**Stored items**
"""
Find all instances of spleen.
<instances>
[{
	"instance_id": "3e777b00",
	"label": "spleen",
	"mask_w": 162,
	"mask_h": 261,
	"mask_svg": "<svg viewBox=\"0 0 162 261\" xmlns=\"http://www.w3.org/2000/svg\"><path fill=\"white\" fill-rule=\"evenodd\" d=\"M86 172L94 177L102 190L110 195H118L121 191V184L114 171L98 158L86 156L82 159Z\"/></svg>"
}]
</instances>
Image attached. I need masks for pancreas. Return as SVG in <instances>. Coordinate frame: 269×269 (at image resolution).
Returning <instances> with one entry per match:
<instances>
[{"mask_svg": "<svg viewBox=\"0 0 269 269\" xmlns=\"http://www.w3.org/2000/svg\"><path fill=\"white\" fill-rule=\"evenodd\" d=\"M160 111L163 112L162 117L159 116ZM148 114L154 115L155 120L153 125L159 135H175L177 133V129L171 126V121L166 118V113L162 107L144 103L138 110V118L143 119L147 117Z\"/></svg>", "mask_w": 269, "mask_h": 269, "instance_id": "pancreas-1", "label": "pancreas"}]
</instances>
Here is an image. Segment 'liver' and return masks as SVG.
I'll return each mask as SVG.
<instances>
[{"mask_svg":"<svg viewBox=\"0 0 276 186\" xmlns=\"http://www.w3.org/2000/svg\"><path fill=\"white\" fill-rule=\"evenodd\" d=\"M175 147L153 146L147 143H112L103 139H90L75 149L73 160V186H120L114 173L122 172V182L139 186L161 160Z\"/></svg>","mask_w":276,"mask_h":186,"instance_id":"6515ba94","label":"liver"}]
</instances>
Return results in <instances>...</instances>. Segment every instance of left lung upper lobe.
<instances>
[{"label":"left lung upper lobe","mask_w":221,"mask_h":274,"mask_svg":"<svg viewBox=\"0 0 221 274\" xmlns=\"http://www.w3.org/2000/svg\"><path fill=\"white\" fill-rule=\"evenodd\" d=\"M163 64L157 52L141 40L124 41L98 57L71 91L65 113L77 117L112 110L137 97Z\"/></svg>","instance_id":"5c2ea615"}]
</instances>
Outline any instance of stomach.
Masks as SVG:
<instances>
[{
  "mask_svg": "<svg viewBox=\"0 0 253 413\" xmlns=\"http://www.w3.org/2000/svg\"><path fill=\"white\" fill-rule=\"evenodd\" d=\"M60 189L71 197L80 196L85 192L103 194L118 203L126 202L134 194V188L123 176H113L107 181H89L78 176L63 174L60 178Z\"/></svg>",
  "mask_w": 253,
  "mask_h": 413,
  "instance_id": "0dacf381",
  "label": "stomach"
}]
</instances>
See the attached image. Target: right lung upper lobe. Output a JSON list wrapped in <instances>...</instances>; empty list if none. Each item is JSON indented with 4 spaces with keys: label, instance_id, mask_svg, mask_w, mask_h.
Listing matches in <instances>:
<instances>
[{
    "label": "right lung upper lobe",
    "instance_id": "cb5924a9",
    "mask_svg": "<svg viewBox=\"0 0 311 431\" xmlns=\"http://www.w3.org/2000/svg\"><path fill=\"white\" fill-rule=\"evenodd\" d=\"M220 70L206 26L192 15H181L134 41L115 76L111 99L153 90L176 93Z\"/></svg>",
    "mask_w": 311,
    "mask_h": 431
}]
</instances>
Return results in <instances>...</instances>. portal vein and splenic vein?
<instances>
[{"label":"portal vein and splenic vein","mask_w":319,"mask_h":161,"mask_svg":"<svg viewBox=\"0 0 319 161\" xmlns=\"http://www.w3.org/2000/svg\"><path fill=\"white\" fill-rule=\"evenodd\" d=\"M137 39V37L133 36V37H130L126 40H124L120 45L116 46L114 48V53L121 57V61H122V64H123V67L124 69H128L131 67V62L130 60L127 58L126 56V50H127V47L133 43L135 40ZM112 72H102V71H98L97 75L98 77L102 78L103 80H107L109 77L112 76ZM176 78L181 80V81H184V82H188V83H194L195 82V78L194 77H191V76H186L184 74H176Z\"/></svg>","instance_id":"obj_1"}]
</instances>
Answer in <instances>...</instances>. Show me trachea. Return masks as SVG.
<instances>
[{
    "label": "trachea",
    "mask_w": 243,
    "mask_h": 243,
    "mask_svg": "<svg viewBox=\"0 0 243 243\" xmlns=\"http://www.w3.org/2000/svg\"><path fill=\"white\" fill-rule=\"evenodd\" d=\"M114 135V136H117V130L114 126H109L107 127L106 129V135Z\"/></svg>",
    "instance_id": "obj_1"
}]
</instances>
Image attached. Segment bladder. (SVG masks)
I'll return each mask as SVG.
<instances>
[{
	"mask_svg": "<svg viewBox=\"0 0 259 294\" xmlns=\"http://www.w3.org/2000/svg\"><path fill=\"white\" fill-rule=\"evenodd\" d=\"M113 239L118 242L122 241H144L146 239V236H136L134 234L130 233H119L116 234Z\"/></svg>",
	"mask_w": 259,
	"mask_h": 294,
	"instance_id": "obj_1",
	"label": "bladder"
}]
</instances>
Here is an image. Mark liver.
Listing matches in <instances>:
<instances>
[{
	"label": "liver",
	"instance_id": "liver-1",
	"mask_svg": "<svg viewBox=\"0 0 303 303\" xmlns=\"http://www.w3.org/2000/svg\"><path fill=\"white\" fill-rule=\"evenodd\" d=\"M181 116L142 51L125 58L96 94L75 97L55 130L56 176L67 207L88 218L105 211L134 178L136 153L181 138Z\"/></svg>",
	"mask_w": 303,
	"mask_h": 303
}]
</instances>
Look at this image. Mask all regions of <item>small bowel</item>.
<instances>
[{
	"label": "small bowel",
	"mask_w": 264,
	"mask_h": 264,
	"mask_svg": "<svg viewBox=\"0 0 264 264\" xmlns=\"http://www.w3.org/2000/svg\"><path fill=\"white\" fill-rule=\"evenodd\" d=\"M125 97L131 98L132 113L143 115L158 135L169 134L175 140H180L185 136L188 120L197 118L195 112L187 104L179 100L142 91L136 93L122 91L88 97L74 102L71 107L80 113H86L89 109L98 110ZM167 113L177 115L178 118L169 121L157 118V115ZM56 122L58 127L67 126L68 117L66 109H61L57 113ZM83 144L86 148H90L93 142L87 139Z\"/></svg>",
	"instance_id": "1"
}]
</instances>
"""
**Problem**
Repeat all entries. Match them exactly.

**Exercise answer**
Find all instances of spleen.
<instances>
[{
	"instance_id": "3e777b00",
	"label": "spleen",
	"mask_w": 162,
	"mask_h": 261,
	"mask_svg": "<svg viewBox=\"0 0 162 261\" xmlns=\"http://www.w3.org/2000/svg\"><path fill=\"white\" fill-rule=\"evenodd\" d=\"M86 172L94 177L102 190L110 195H118L121 191V184L114 171L98 158L86 156L82 159Z\"/></svg>"
}]
</instances>
Image attached. I need masks for pancreas. Return as SVG in <instances>. Coordinate frame: 269×269 (at image resolution).
Returning <instances> with one entry per match:
<instances>
[{"mask_svg": "<svg viewBox=\"0 0 269 269\" xmlns=\"http://www.w3.org/2000/svg\"><path fill=\"white\" fill-rule=\"evenodd\" d=\"M160 111L163 112L162 117L159 116ZM148 114L154 115L155 120L153 125L159 135H175L177 133V129L171 126V121L166 118V113L162 107L144 103L138 110V118L143 119L147 117Z\"/></svg>", "mask_w": 269, "mask_h": 269, "instance_id": "pancreas-1", "label": "pancreas"}]
</instances>
Here is an image. Segment 'liver' and return masks as SVG.
I'll return each mask as SVG.
<instances>
[{"mask_svg":"<svg viewBox=\"0 0 276 186\" xmlns=\"http://www.w3.org/2000/svg\"><path fill=\"white\" fill-rule=\"evenodd\" d=\"M175 147L153 146L147 143H112L103 139H90L75 149L73 160V186H120L114 173L122 172V182L139 186L161 160Z\"/></svg>","mask_w":276,"mask_h":186,"instance_id":"6515ba94","label":"liver"}]
</instances>
Return results in <instances>...</instances>. Segment every instance of left lung upper lobe.
<instances>
[{"label":"left lung upper lobe","mask_w":221,"mask_h":274,"mask_svg":"<svg viewBox=\"0 0 221 274\" xmlns=\"http://www.w3.org/2000/svg\"><path fill=\"white\" fill-rule=\"evenodd\" d=\"M163 64L157 52L141 40L124 41L98 57L71 91L65 113L77 117L112 110L137 97Z\"/></svg>","instance_id":"5c2ea615"}]
</instances>
Outline any instance of stomach.
Masks as SVG:
<instances>
[{
  "mask_svg": "<svg viewBox=\"0 0 253 413\" xmlns=\"http://www.w3.org/2000/svg\"><path fill=\"white\" fill-rule=\"evenodd\" d=\"M60 189L71 197L80 196L85 192L103 194L118 203L126 202L134 194V188L123 176H113L107 181H89L78 176L63 174L60 178Z\"/></svg>",
  "mask_w": 253,
  "mask_h": 413,
  "instance_id": "0dacf381",
  "label": "stomach"
}]
</instances>
See the attached image. Target: right lung upper lobe. Output a JSON list wrapped in <instances>...</instances>; empty list if none. Each item is JSON indented with 4 spaces with keys: label, instance_id, mask_svg, mask_w, mask_h.
Listing matches in <instances>:
<instances>
[{
    "label": "right lung upper lobe",
    "instance_id": "cb5924a9",
    "mask_svg": "<svg viewBox=\"0 0 311 431\" xmlns=\"http://www.w3.org/2000/svg\"><path fill=\"white\" fill-rule=\"evenodd\" d=\"M220 70L206 26L192 15H181L134 41L115 76L111 99L153 90L176 93Z\"/></svg>",
    "mask_w": 311,
    "mask_h": 431
}]
</instances>
Return results in <instances>...</instances>. portal vein and splenic vein?
<instances>
[{"label":"portal vein and splenic vein","mask_w":319,"mask_h":161,"mask_svg":"<svg viewBox=\"0 0 319 161\" xmlns=\"http://www.w3.org/2000/svg\"><path fill=\"white\" fill-rule=\"evenodd\" d=\"M137 39V37L133 36V37H130L126 40H124L120 45L116 46L114 48V53L121 57V61H122V64H123V67L124 69H128L131 67V62L130 60L127 58L126 56V50H127V47L133 43L135 40ZM112 72H102V71H98L97 75L98 77L102 78L103 80H107L109 77L112 76ZM176 78L181 80V81H184V82H188V83H194L195 82V78L194 77H191V76H186L184 74H176Z\"/></svg>","instance_id":"obj_1"}]
</instances>
Answer in <instances>...</instances>. Show me trachea. Return masks as SVG.
<instances>
[{
    "label": "trachea",
    "mask_w": 243,
    "mask_h": 243,
    "mask_svg": "<svg viewBox=\"0 0 243 243\" xmlns=\"http://www.w3.org/2000/svg\"><path fill=\"white\" fill-rule=\"evenodd\" d=\"M114 135V136H117V130L114 126H109L107 127L106 129V135Z\"/></svg>",
    "instance_id": "obj_1"
}]
</instances>
Image attached. Segment bladder. (SVG masks)
I'll return each mask as SVG.
<instances>
[{
	"mask_svg": "<svg viewBox=\"0 0 259 294\" xmlns=\"http://www.w3.org/2000/svg\"><path fill=\"white\" fill-rule=\"evenodd\" d=\"M113 239L118 242L122 241H144L146 239V236H136L134 234L130 233H119L116 234Z\"/></svg>",
	"mask_w": 259,
	"mask_h": 294,
	"instance_id": "obj_1",
	"label": "bladder"
}]
</instances>
Here is an image. Mark liver.
Listing matches in <instances>:
<instances>
[{
	"label": "liver",
	"instance_id": "liver-1",
	"mask_svg": "<svg viewBox=\"0 0 303 303\" xmlns=\"http://www.w3.org/2000/svg\"><path fill=\"white\" fill-rule=\"evenodd\" d=\"M181 116L142 51L125 58L96 94L75 97L55 130L56 176L67 207L88 218L105 211L134 178L136 153L181 138Z\"/></svg>",
	"mask_w": 303,
	"mask_h": 303
}]
</instances>
Look at this image. Mask all regions of <item>small bowel</item>.
<instances>
[{
	"label": "small bowel",
	"mask_w": 264,
	"mask_h": 264,
	"mask_svg": "<svg viewBox=\"0 0 264 264\" xmlns=\"http://www.w3.org/2000/svg\"><path fill=\"white\" fill-rule=\"evenodd\" d=\"M125 97L131 98L132 113L143 115L158 135L169 134L175 140H180L185 136L188 120L197 118L195 112L187 104L179 100L142 91L136 93L122 91L88 97L74 102L71 107L80 113H86L89 109L98 110ZM167 113L177 115L178 118L169 121L157 118V115ZM56 122L58 127L67 126L68 117L66 109H61L57 113ZM83 144L86 148H90L93 142L87 139Z\"/></svg>",
	"instance_id": "1"
}]
</instances>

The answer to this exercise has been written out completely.